#### Provided records ####

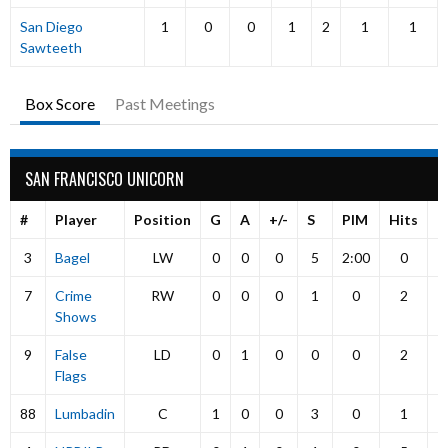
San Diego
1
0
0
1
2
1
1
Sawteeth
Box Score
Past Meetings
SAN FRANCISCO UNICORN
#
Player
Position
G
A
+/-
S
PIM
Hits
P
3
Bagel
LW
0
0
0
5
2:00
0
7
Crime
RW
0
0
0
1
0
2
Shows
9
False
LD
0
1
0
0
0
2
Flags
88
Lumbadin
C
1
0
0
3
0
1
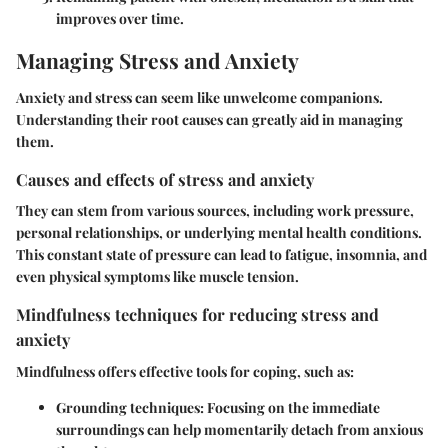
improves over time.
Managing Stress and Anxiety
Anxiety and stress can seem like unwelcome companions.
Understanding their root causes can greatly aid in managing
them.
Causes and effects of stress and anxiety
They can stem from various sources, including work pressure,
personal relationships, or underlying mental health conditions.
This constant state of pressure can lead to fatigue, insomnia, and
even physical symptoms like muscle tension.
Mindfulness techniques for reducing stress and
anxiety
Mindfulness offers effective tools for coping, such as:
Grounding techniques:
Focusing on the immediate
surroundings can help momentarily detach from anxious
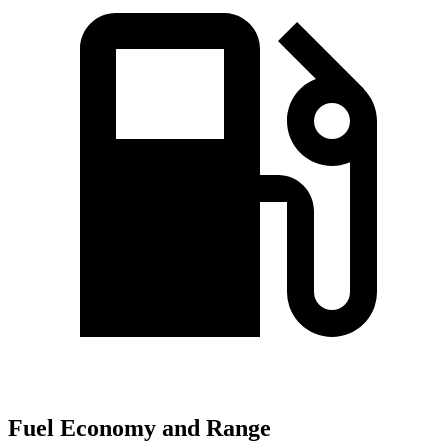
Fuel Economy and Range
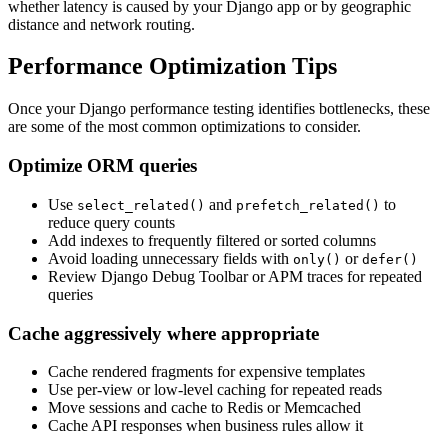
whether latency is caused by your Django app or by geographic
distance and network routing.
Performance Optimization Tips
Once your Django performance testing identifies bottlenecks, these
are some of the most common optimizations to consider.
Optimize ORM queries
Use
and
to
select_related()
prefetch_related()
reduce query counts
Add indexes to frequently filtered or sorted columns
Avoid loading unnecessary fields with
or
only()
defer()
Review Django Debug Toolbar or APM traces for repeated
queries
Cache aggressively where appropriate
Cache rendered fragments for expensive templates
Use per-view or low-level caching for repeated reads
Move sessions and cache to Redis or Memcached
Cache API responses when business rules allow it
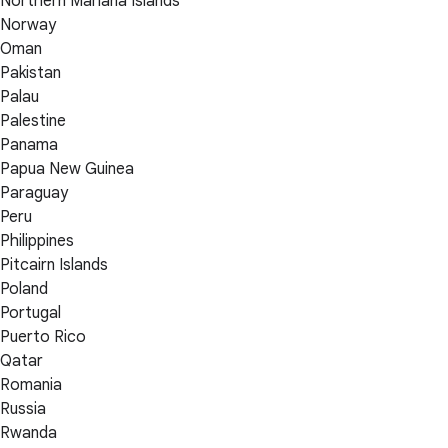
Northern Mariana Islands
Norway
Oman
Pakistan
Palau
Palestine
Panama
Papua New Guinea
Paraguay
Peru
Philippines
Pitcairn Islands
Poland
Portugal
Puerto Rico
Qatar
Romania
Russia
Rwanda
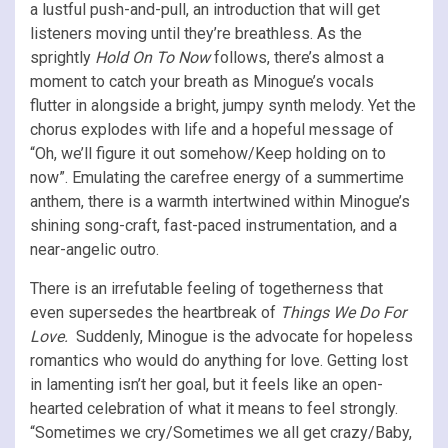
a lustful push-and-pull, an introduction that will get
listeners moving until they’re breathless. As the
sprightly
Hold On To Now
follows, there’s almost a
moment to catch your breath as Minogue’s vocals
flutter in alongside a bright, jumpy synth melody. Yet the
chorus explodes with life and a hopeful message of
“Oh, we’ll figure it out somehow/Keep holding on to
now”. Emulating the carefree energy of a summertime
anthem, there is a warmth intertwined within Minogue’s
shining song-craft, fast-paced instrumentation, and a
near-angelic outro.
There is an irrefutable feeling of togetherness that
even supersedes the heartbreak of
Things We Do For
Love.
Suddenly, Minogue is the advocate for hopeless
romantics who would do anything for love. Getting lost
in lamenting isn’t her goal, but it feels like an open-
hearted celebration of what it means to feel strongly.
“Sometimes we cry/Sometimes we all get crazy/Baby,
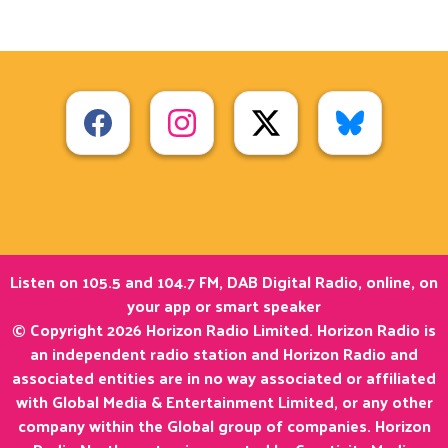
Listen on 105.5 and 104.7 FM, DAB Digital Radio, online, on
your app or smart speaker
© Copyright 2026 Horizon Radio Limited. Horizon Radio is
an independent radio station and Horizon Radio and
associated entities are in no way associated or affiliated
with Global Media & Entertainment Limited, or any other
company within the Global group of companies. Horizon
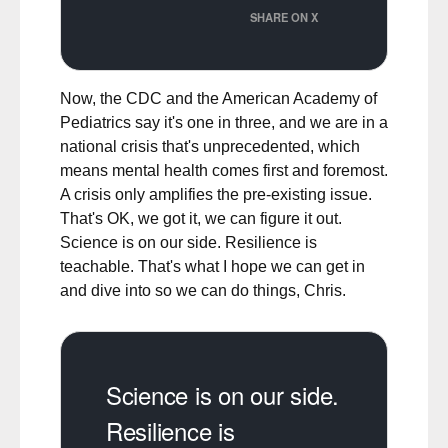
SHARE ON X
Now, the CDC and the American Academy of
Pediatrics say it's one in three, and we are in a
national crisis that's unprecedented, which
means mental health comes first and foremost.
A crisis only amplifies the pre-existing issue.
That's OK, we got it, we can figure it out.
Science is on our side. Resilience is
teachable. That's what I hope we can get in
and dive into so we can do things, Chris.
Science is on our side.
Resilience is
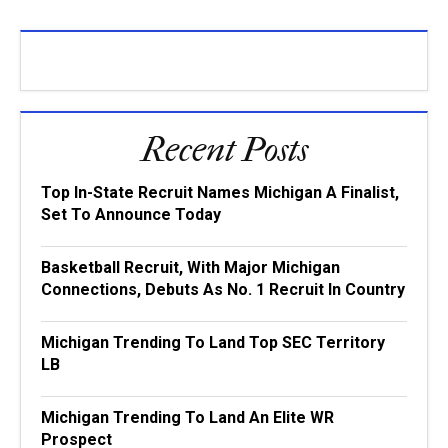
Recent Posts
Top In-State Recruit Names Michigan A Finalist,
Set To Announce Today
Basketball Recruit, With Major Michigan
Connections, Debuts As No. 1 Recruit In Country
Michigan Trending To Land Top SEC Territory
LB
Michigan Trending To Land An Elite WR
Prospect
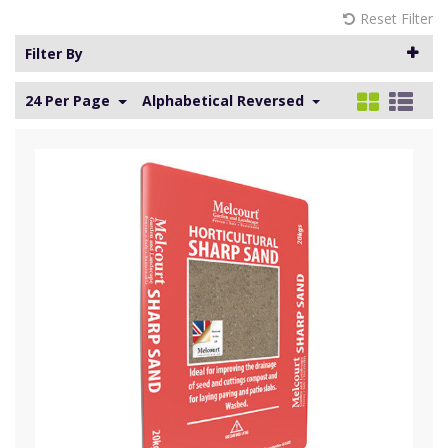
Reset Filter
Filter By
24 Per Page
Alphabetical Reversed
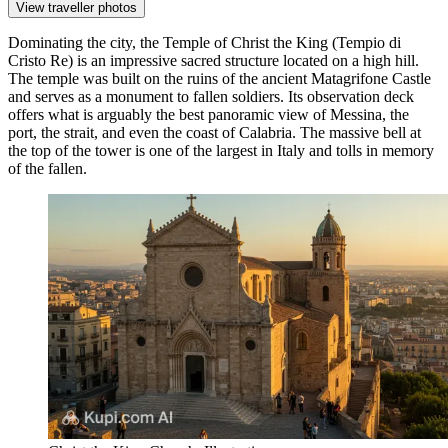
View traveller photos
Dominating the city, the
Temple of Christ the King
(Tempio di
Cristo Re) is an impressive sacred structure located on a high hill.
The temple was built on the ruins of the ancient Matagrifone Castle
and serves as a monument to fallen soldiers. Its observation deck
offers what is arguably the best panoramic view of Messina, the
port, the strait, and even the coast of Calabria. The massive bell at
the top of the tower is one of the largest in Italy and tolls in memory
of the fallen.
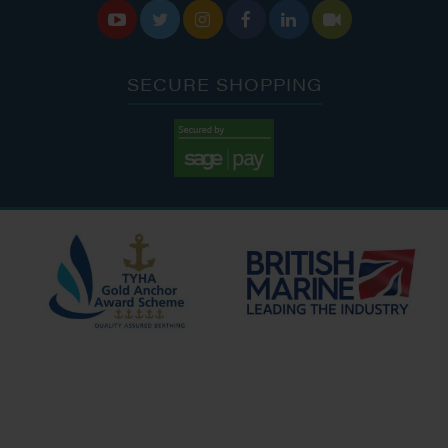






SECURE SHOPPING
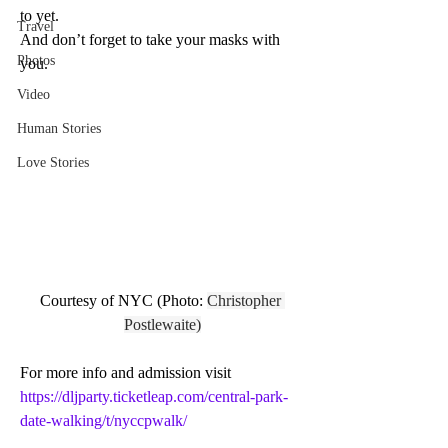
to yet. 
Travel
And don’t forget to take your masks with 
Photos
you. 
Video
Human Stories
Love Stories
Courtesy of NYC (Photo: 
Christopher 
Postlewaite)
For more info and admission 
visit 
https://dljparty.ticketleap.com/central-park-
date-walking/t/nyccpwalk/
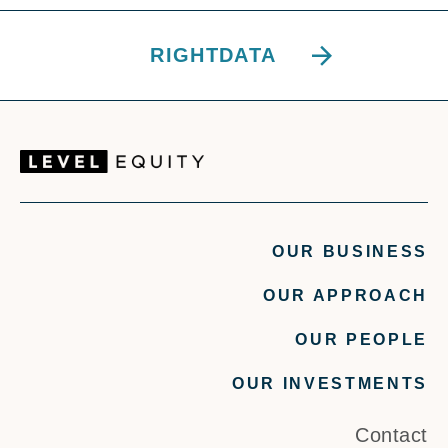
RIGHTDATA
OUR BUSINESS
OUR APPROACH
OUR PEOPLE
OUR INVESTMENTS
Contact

####

- What you will do
Each record above needs to be retyped exactly, without any pictures.

- Task result
San Diego
1
0
0
1
2
1
1
Sawteeth
Box Score
Past Meetings
SAN FRANCISCO UNICORN
#
Player
Position
G
A
+/-
S
PIM
Hits
P
3
Bagel
LW
0
0
0
5
2:00
0
7
Crime
RW
0
0
0
1
0
2
Shows
9
False
LD
0
1
0
0
0
2
Flags
88
Lumbadin
C
1
0
0
3
0
1
improves over time.
Managing Stress and Anxiety
Anxiety and stress can seem like unwelcome companions.
Understanding their root causes can greatly aid in managing
them.
Causes and effects of stress and anxiety
They can stem from various sources, including work pressure,
personal relationships, or underlying mental health conditions.
This constant state of pressure can lead to fatigue, insomnia, and
even physical symptoms like muscle tension.
Mindfulness techniques for reducing stress and
anxiety
Mindfulness offers effective tools for coping, such as:
Grounding techniques:
Focusing on the immediate
surroundings can help momentarily detach from anxious
Fuel Economy and Range
whether latency is caused by your Django app or by geographic
distance and network routing.
Performance Optimization Tips
Once your Django performance testing identifies bottlenecks, these
are some of the most common optimizations to consider.
Optimize ORM queries
Use
and
to
select_related()
prefetch_related()
reduce query counts
Add indexes to frequently filtered or sorted columns
Avoid loading unnecessary fields with
or
only()
defer()
Review Django Debug Toolbar or APM traces for repeated
queries
Cache aggressively where appropriate
Cache rendered fragments for expensive templates
Use per-view or low-level caching for repeated reads
Move sessions and cache to Redis or Memcached
Cache API responses when business rules allow it
Northern Mariana Islands
Norway
Oman
Pakistan
Palau
Palestine
Panama
Papua New Guinea
Paraguay
Peru
Philippines
Pitcairn Islands
Poland
Portugal
Puerto Rico
Qatar
Romania
Russia
Rwanda
a lustful push-and-pull, an introduction that will get
listeners moving until they’re breathless. As the
sprightly
Hold On To Now
follows, there’s almost a
moment to catch your breath as Minogue’s vocals
flutter in alongside a bright, jumpy synth melody. Yet the
chorus explodes with life and a hopeful message of
“Oh, we’ll figure it out somehow/Keep holding on to
now”. Emulating the carefree energy of a summertime
anthem, there is a warmth intertwined within Minogue’s
shining song-craft, fast-paced instrumentation, and a
near-angelic outro.
There is an irrefutable feeling of togetherness that
even supersedes the heartbreak of
Things We Do For
Love.
Suddenly, Minogue is the advocate for hopeless
romantics who would do anything for love. Getting lost
in lamenting isn’t her goal, but it feels like an open-
hearted celebration of what it means to feel strongly.
“Sometimes we cry/Sometimes we all get crazy/Baby,
Listen on 105.5 and 104.7 FM, DAB Digital Radio, online, on
your app or smart speaker
© Copyright 2026 Horizon Radio Limited. Horizon Radio is
an independent radio station and Horizon Radio and
associated entities are in no way associated or affiliated
with Global Media & Entertainment Limited, or any other
company within the Global group of companies. Horizon
SHARE ON X
Now, the CDC and the American Academy of
Pediatrics say it's one in three, and we are in a
national crisis that's unprecedented, which
means mental health comes first and foremost.
A crisis only amplifies the pre-existing issue.
That's OK, we got it, we can figure it out.
Science is on our side. Resilience is
teachable. That's what I hope we can get in
and dive into so we can do things, Chris.
Science is on our side.
Resilience is
Recent Posts
Top In-State Recruit Names Michigan A Finalist,
Set To Announce Today
Basketball Recruit, With Major Michigan
Connections, Debuts As No. 1 Recruit In Country
Michigan Trending To Land Top SEC Territory
LB
Michigan Trending To Land An Elite WR
Prospect
Reset Filter
Filter By
24 Per Page
Alphabetical Reversed
View traveller photos
Dominating the city, the
Temple of Christ the King
(Tempio di
Cristo Re) is an impressive sacred structure located on a high hill.
The temple was built on the ruins of the ancient Matagrifone Castle
and serves as a monument to fallen soldiers. Its observation deck
offers what is arguably the best panoramic view of Messina, the
port, the strait, and even the coast of Calabria. The massive bell at
the top of the tower is one of the largest in Italy and tolls in memory
of the fallen.






SECURE SHOPPING
to yet. 
Travel
And don’t forget to take your masks with 
Photos
you. 
Video
Human Stories
Love Stories
Courtesy of NYC (Photo: 
Christopher 
Postlewaite)
For more info and admission 
visit 
https://dljparty.ticketleap.com/central-park-
date-walking/t/nyccpwalk/
RIGHTDATA
OUR BUSINESS
OUR APPROACH
OUR PEOPLE
OUR INVESTMENTS
Contact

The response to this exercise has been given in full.